**Try it:** Produce a verbatim copy of the records, and keep the images out of it.

***** Records to process *****

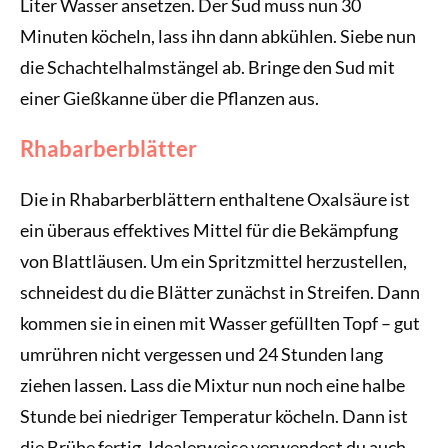
Liter Wasser ansetzen. Der Sud muss nun 30
Minuten köcheln, lass ihn dann abkühlen. Siebe nun
die Schachtelhalmstängel ab. Bringe den Sud mit
einer Gießkanne über die Pflanzen aus.
Rhabarberblätter
Die in Rhabarberblättern enthaltene Oxalsäure ist
ein überaus effektives Mittel für die Bekämpfung
von Blattläusen. Um ein Spritzmittel herzustellen,
schneidest du die Blätter zunächst in Streifen. Dann
kommen sie in einen mit Wasser gefüllten Topf – gut
umrühren nicht vergessen und 24 Stunden lang
ziehen lassen. Lass die Mixtur nun noch eine halbe
Stunde bei niedriger Temperatur köcheln. Dann ist
die Brühe fertig. Idealerweise verwendest du auch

*****

**Written response:**
Liter Wasser ansetzen. Der Sud muss nun 30
Minuten köcheln, lass ihn dann abkühlen. Siebe nun
die Schachtelhalmstängel ab. Bringe den Sud mit
einer Gießkanne über die Pflanzen aus.
Rhabarberblätter
Die in Rhabarberblättern enthaltene Oxalsäure ist
ein überaus effektives Mittel für die Bekämpfung
von Blattläusen. Um ein Spritzmittel herzustellen,
schneidest du die Blätter zunächst in Streifen. Dann
kommen sie in einen mit Wasser gefüllten Topf – gut
umrühren nicht vergessen und 24 Stunden lang
ziehen lassen. Lass die Mixtur nun noch eine halbe
Stunde bei niedriger Temperatur köcheln. Dann ist
die Brühe fertig. Idealerweise verwendest du auch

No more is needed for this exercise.